In the photo Lindstrand snapped, a small piece of blue-and-red print—which appears to be Pepsi's logo—is matted down onto the sea creature's claw. Her image has since sparked debate about how the marking got there. Some believe the lobster grew around a can of Pepsi, while others believe it may have come from the print on the outside of a box that once carried the soda.
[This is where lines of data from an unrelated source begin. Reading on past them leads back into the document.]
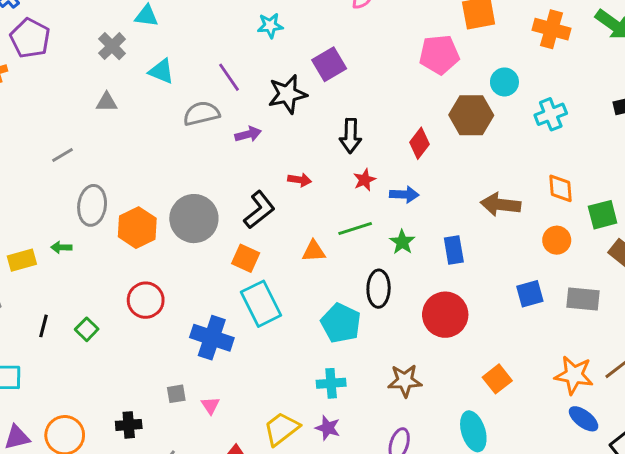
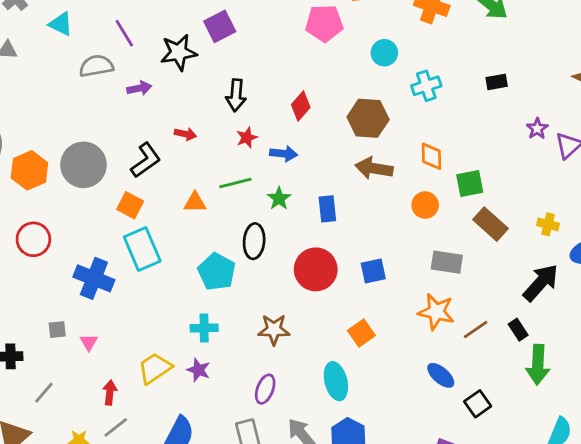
brown hexagon: (471, 115) -> (368, 118), moved
blue square: (530, 294) -> (373, 271), moved
orange star: (574, 375) -> (436, 312), moved

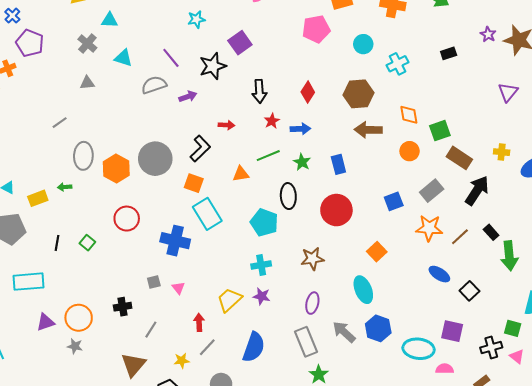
purple star: (537, 129) -> (488, 34), moved
gray rectangle: (447, 262) -> (432, 191), turned -40
blue square: (373, 271) -> (394, 201), moved
black arrow: (541, 283) -> (477, 191), moved

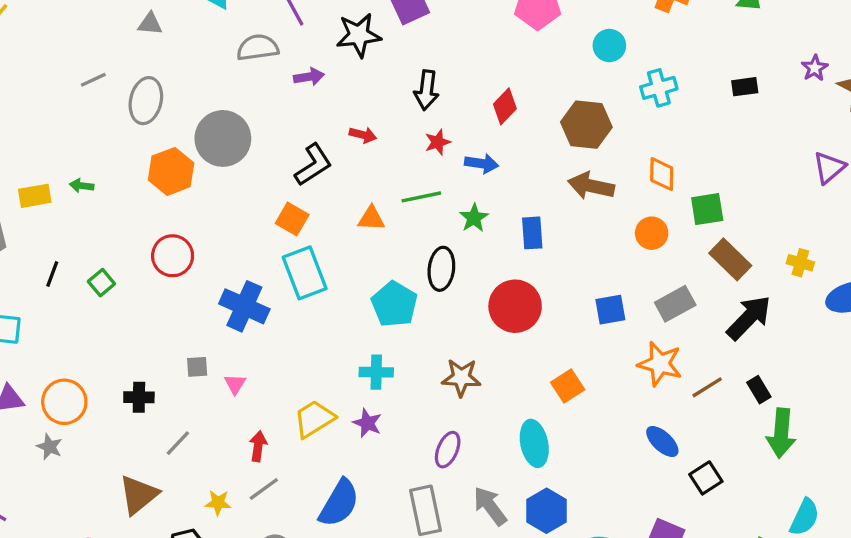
gray ellipse: (83, 156) -> (146, 101), moved
gray circle: (155, 159) -> (223, 138), moved

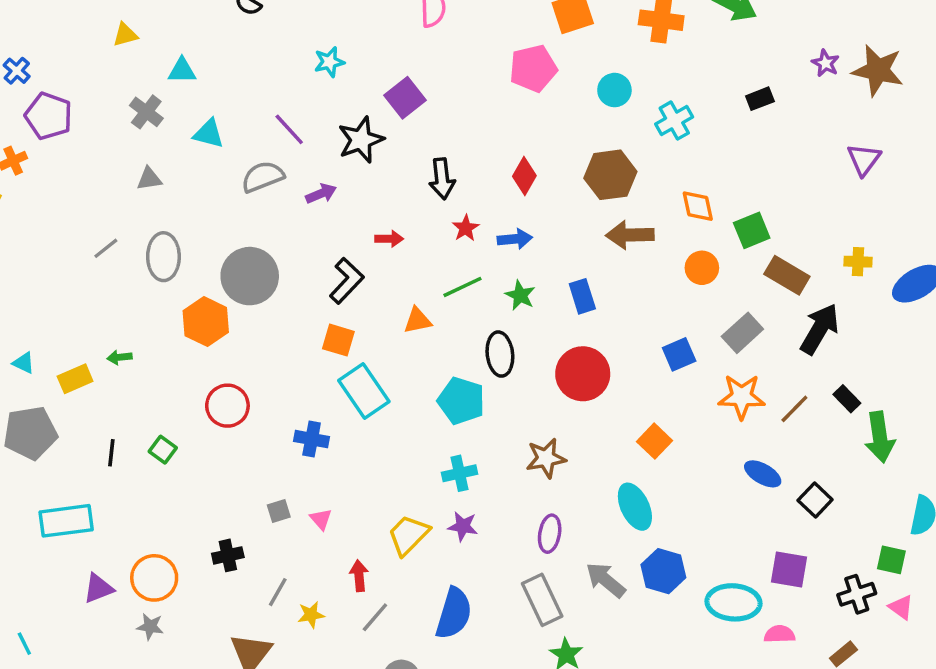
blue cross: (244, 306) -> (312, 439), size x0.7
yellow star: (218, 503) -> (311, 615), moved

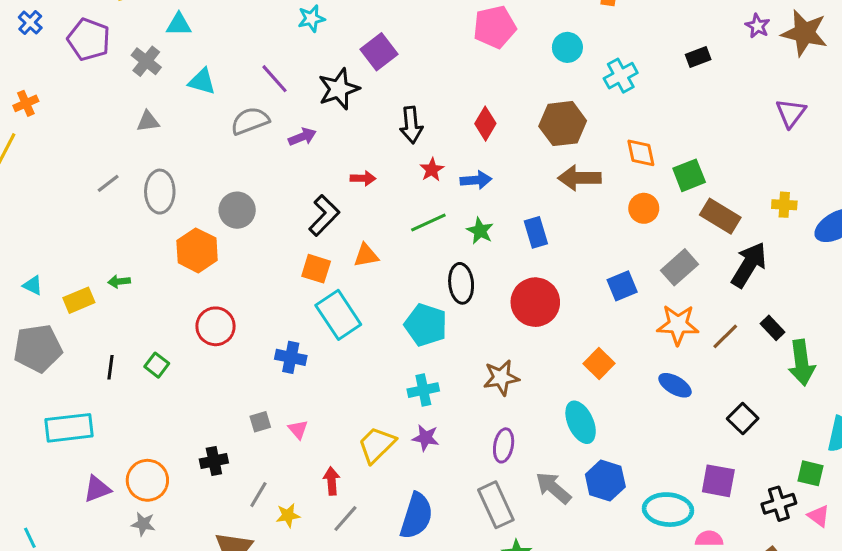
purple pentagon: (49, 116) -> (89, 39), moved
gray circle: (250, 276) -> (237, 210), size x0.7
orange triangle: (418, 320) -> (366, 255), moved
blue ellipse: (763, 474) -> (675, 385), moved

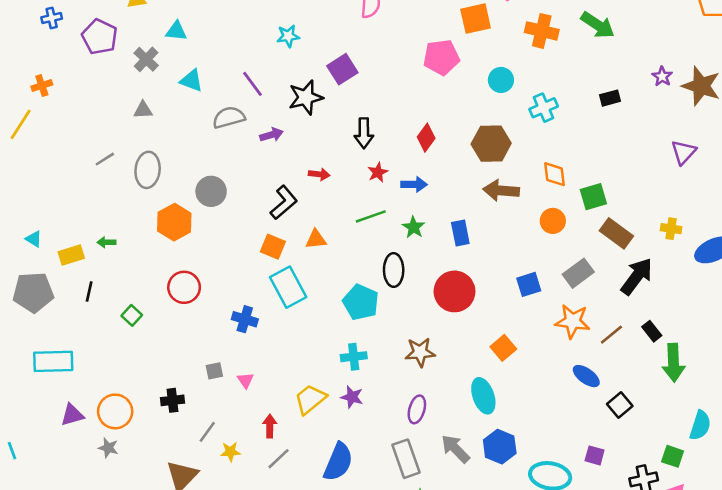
blue cross: (30, 23) -> (52, 18), turned 30
black line: (111, 367) -> (89, 292), moved
blue ellipse: (675, 385) -> (586, 376), moved
purple square: (718, 481) -> (595, 455), size x0.7

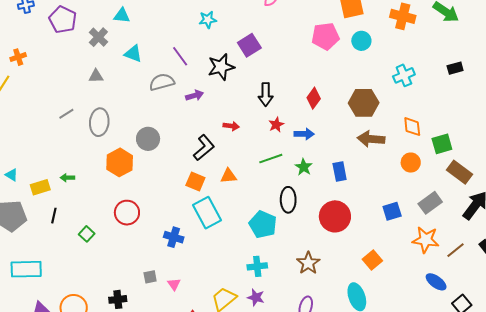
cyan circle: (501, 80) -> (361, 41), moved
brown star: (420, 352) -> (308, 263), turned -30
Either way, it's a rare occurrence and a rather grim reflection of the amount of pollution in the ocean.

Grand Manan fisherman finds lobster with Pepsi can imprinted on claw https://t.co/6EwFoLZbZR pic.twitter.com/ivcNSFZWTF

— CBC News (@CBCNews) November 30, 2017

"It's the first time I have seen garbage imprinted on an animal," Lindstrand said.

The lobster has since been sold, but the conversation surrounding a larger issue—ocean pollution—lingers on. Human waste in the ocean has proven to be an ongoing problem, Matthew Abbott, a marine program coordinator at the Conservation Council of New Brunswick, told CTV News.

"This is a case where the lobster not necessarily has been hurt by it, but it shows that even in the relatively deep waters off Grand Manan, there's garbage down there," Abbott told CTV News.

Plastic, in particular, poses a serious threat to sea animals because though the material gets smaller, it doesn't completely dissolve.

"The smaller something becomes, the more it looks like food to animals of various sizes. Once ingested, it can cause all sorts of problems," Abbott told CBC News.

On a prior occasion, a sea turtle was discovered with a long, thin object lodged up its nose. Scientists were shocked when they found what was initially thought to be a worm, was actually a four-inch-long plastic drinking straw.

"We couldn't believe what we had just pulled out of that turtle," Christine Figgener, a sea turtle expert who helped rescue the injured turtle in 2015, told National Geographic.

Fortunately, the sea turtle survived after the straw was removed, but millions of other marine creatures die each year from plastic pollution, National Geographic reports.

There's already more than 5 trillion pieces of plastic in our ocean, but if current trends continue, the problem will be much more severe. By 2050 there may be more plastic, in weight, than fish in the sea, an Ellen MacArthur report warned.